Stored data entries
════════════════════
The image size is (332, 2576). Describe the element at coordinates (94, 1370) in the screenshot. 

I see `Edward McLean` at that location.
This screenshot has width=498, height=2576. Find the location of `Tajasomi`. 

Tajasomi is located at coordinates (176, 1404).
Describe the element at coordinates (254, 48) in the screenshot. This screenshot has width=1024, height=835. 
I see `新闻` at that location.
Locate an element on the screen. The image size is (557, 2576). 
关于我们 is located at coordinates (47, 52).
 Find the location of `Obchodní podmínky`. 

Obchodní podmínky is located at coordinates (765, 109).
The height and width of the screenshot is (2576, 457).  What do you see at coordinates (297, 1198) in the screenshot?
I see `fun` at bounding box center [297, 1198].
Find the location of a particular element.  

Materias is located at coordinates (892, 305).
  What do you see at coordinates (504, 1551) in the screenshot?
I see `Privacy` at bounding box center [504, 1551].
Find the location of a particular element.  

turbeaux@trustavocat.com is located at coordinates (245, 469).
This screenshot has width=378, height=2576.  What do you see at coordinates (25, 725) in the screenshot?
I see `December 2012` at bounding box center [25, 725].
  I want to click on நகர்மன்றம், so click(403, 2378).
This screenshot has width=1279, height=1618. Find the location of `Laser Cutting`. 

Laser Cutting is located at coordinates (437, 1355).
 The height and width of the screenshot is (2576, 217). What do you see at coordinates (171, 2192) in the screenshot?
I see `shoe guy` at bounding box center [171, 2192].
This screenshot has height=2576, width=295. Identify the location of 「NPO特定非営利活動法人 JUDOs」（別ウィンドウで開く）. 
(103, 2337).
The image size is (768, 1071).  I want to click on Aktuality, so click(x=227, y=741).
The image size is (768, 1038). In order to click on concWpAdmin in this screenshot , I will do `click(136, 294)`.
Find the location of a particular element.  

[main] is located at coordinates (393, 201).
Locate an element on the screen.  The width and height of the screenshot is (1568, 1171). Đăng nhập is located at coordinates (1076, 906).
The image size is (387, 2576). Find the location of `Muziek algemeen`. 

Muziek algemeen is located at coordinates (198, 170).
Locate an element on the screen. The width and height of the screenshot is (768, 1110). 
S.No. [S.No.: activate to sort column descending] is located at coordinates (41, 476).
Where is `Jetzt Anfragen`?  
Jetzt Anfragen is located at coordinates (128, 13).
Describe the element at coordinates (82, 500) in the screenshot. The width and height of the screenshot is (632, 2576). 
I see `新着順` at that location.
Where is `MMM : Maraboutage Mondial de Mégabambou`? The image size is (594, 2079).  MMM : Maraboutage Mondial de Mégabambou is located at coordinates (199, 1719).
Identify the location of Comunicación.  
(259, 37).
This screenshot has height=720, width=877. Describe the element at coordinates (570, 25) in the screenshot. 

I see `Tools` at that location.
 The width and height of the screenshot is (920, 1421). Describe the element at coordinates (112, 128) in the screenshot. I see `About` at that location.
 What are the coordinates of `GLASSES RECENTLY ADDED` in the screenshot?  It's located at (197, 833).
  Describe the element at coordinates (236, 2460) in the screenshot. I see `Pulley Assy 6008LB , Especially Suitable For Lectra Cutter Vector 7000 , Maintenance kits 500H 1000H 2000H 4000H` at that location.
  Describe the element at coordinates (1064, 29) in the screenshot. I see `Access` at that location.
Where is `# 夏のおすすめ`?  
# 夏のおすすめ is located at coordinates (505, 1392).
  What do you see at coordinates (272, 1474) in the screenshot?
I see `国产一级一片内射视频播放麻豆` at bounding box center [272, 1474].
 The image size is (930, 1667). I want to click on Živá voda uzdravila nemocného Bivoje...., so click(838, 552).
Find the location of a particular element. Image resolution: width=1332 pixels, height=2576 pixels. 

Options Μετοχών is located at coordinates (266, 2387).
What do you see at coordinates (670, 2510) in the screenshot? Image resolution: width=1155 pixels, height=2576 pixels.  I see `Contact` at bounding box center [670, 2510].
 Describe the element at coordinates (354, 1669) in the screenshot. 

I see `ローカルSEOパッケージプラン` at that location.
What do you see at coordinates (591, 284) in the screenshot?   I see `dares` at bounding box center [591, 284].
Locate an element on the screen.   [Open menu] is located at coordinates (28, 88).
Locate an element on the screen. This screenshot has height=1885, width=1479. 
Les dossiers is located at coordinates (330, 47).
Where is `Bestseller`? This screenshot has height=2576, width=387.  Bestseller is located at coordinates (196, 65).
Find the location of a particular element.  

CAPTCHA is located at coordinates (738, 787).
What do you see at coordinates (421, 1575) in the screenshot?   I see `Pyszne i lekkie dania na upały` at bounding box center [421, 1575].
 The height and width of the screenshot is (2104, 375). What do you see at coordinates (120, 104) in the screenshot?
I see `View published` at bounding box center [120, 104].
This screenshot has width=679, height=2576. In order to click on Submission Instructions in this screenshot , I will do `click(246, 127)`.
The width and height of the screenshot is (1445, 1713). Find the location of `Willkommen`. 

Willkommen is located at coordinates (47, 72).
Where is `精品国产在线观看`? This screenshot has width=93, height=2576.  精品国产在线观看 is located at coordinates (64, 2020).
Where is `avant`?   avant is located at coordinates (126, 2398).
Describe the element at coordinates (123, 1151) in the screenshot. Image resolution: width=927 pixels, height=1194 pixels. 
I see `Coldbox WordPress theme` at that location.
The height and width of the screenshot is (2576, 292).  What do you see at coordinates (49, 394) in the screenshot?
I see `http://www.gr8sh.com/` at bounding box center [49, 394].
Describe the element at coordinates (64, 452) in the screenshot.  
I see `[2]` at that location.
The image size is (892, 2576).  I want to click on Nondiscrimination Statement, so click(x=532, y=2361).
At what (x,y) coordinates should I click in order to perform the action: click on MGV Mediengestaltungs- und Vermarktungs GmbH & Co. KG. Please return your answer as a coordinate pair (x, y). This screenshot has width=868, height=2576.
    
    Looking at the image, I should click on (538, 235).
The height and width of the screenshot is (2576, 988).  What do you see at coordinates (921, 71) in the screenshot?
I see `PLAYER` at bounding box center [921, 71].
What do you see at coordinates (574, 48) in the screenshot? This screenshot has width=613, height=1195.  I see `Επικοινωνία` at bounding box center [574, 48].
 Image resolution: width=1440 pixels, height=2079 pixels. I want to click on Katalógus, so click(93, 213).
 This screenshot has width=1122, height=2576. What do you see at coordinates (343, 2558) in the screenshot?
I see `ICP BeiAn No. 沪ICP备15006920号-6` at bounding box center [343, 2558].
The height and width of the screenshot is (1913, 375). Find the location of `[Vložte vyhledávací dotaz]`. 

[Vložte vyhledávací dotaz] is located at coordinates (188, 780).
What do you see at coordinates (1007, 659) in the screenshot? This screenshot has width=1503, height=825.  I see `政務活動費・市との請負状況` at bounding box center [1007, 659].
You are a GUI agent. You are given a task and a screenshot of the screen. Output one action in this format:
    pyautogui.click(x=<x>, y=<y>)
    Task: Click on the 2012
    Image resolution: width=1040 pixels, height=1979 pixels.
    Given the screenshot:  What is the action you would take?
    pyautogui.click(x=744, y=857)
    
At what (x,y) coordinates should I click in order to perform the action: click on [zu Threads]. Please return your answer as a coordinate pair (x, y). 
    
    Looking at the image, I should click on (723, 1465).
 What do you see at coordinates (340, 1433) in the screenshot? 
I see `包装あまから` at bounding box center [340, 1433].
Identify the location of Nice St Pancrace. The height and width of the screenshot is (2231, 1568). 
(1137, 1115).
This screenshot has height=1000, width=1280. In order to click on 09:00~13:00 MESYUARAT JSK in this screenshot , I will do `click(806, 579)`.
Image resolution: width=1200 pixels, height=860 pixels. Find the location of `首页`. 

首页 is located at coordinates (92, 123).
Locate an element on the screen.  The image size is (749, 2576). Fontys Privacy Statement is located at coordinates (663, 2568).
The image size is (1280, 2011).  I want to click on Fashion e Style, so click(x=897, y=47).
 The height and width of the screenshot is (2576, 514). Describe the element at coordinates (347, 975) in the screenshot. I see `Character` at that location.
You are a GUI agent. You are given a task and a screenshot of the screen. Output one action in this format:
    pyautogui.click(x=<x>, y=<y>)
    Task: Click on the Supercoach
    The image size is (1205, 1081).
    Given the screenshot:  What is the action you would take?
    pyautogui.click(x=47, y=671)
════════════════════
Keeping every character as it is, restate the lines above that run from the line with "click on [zu" through the line with "This screenshot has height=1000, width=1280.", both included, and nothing else.

At what (x,y) coordinates should I click in order to perform the action: click on [zu Threads]. Please return your answer as a coordinate pair (x, y). 
    
    Looking at the image, I should click on (723, 1465).
 What do you see at coordinates (340, 1433) in the screenshot? 
I see `包装あまから` at bounding box center [340, 1433].
Identify the location of Nice St Pancrace. The height and width of the screenshot is (2231, 1568). 
(1137, 1115).
This screenshot has height=1000, width=1280. In order to click on 09:00~13:00 MESYUARAT JSK in this screenshot , I will do `click(806, 579)`.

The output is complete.